# Task item
Each line from the first down to the one containing "Als Geldgeber ist" should be returned exactly as it appears below.

Dataset entries:
------------------------------

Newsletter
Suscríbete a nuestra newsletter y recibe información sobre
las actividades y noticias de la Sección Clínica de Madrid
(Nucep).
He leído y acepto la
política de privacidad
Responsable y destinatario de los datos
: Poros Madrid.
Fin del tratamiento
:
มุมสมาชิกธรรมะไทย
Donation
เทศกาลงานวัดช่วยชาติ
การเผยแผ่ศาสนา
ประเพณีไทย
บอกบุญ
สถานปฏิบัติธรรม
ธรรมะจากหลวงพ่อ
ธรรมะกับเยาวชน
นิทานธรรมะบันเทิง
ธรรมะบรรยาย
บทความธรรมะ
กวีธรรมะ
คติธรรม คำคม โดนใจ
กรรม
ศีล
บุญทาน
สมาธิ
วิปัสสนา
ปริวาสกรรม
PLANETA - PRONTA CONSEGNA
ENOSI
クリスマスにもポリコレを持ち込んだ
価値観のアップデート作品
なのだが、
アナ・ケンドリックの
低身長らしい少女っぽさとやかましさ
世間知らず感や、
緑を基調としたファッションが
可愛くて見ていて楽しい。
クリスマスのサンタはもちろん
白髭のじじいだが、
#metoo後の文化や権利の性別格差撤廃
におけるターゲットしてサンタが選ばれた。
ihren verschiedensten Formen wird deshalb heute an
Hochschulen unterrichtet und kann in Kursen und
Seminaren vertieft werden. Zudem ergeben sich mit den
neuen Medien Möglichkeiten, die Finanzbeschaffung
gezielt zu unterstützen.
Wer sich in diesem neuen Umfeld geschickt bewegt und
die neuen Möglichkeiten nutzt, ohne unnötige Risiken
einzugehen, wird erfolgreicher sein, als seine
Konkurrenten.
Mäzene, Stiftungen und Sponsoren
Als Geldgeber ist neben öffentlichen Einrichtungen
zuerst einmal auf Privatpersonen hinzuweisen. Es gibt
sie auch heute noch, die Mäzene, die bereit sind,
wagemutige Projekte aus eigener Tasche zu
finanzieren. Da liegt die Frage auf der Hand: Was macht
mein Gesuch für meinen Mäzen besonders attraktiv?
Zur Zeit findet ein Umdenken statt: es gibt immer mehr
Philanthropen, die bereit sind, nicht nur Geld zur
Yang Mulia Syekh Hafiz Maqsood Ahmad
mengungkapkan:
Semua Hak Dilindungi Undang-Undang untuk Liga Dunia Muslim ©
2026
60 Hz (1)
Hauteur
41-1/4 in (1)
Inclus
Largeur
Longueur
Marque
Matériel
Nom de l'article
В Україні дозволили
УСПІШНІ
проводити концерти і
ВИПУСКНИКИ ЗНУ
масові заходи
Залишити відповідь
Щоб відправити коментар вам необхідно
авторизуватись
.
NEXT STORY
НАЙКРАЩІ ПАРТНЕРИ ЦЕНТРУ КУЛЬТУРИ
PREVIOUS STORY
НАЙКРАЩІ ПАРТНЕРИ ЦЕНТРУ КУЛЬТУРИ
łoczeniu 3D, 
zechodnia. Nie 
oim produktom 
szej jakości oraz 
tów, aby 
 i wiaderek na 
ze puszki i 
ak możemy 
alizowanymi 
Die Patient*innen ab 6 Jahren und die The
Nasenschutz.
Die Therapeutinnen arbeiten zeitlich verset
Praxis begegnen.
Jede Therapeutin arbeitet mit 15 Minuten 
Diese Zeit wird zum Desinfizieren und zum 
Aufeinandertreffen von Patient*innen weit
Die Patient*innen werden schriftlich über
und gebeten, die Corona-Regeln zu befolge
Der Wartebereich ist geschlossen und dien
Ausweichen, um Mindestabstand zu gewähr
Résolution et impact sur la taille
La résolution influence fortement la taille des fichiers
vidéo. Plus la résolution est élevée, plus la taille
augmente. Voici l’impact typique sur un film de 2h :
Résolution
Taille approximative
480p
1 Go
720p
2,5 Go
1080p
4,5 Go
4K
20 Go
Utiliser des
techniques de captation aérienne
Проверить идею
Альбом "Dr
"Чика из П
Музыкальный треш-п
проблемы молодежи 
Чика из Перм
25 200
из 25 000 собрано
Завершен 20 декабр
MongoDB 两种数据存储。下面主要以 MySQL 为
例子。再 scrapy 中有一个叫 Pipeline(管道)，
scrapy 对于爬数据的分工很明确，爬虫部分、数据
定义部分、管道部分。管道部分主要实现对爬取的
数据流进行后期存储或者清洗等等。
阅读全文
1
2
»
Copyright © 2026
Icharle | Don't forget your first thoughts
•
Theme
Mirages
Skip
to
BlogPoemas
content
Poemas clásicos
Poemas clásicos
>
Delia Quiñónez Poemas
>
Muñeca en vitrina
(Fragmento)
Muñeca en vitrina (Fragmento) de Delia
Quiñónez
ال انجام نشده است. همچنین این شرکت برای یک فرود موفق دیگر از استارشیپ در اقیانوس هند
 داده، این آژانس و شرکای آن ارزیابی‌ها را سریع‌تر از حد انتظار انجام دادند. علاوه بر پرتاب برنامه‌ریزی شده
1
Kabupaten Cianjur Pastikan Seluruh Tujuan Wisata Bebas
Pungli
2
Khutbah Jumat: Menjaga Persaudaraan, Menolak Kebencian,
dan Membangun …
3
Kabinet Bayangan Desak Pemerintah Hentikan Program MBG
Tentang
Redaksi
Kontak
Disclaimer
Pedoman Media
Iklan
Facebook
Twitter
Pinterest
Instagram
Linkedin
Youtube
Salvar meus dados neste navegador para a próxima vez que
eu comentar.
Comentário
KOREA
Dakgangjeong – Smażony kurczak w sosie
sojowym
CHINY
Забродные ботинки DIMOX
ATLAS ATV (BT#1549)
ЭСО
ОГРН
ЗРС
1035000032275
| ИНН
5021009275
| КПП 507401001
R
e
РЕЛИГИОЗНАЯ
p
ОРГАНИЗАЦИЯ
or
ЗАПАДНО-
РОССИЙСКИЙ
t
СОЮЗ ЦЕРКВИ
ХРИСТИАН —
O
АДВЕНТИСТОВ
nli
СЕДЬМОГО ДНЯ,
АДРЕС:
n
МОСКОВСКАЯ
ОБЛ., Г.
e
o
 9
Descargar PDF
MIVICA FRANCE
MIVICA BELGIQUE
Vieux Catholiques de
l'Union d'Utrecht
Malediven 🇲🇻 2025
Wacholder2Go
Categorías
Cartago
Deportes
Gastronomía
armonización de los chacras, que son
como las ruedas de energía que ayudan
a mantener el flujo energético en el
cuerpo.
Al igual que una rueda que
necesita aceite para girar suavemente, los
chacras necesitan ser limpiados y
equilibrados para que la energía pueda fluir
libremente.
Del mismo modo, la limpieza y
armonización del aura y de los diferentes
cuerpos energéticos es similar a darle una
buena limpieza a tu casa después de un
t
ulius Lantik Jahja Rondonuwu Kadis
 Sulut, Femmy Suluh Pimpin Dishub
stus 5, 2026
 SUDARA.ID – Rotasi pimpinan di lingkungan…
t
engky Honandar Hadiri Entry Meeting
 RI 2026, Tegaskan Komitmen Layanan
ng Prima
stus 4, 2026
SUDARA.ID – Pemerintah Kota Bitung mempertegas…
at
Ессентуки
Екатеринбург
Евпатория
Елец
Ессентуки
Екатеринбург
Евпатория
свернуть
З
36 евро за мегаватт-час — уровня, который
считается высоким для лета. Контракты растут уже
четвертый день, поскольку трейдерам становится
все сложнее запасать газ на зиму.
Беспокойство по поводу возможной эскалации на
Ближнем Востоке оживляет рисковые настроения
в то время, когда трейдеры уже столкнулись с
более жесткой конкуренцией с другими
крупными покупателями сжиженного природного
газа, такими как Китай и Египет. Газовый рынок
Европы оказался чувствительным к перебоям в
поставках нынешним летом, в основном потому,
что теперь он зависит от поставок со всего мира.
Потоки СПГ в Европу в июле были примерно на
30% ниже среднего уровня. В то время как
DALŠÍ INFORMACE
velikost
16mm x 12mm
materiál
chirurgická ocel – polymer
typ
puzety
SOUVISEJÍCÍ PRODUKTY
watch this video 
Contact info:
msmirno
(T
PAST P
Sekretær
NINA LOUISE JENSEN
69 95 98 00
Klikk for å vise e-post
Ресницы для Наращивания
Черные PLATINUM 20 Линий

------------------------------

# Answer box
Newsletter
Suscríbete a nuestra newsletter y recibe información sobre
las actividades y noticias de la Sección Clínica de Madrid
(Nucep).
He leído y acepto la
política de privacidad
Responsable y destinatario de los datos
: Poros Madrid.
Fin del tratamiento
:
มุมสมาชิกธรรมะไทย
Donation
เทศกาลงานวัดช่วยชาติ
การเผยแผ่ศาสนา
ประเพณีไทย
บอกบุญ
สถานปฏิบัติธรรม
ธรรมะจากหลวงพ่อ
ธรรมะกับเยาวชน
นิทานธรรมะบันเทิง
ธรรมะบรรยาย
บทความธรรมะ
กวีธรรมะ
คติธรรม คำคม โดนใจ
กรรม
ศีล
บุญทาน
สมาธิ
วิปัสสนา
ปริวาสกรรม
PLANETA - PRONTA CONSEGNA
ENOSI
クリスマスにもポリコレを持ち込んだ
価値観のアップデート作品
なのだが、
アナ・ケンドリックの
低身長らしい少女っぽさとやかましさ
世間知らず感や、
緑を基調としたファッションが
可愛くて見ていて楽しい。
クリスマスのサンタはもちろん
白髭のじじいだが、
#metoo後の文化や権利の性別格差撤廃
におけるターゲットしてサンタが選ばれた。
ihren verschiedensten Formen wird deshalb heute an
Hochschulen unterrichtet und kann in Kursen und
Seminaren vertieft werden. Zudem ergeben sich mit den
neuen Medien Möglichkeiten, die Finanzbeschaffung
gezielt zu unterstützen.
Wer sich in diesem neuen Umfeld geschickt bewegt und
die neuen Möglichkeiten nutzt, ohne unnötige Risiken
einzugehen, wird erfolgreicher sein, als seine
Konkurrenten.
Mäzene, Stiftungen und Sponsoren
Als Geldgeber ist neben öffentlichen Einrichtungen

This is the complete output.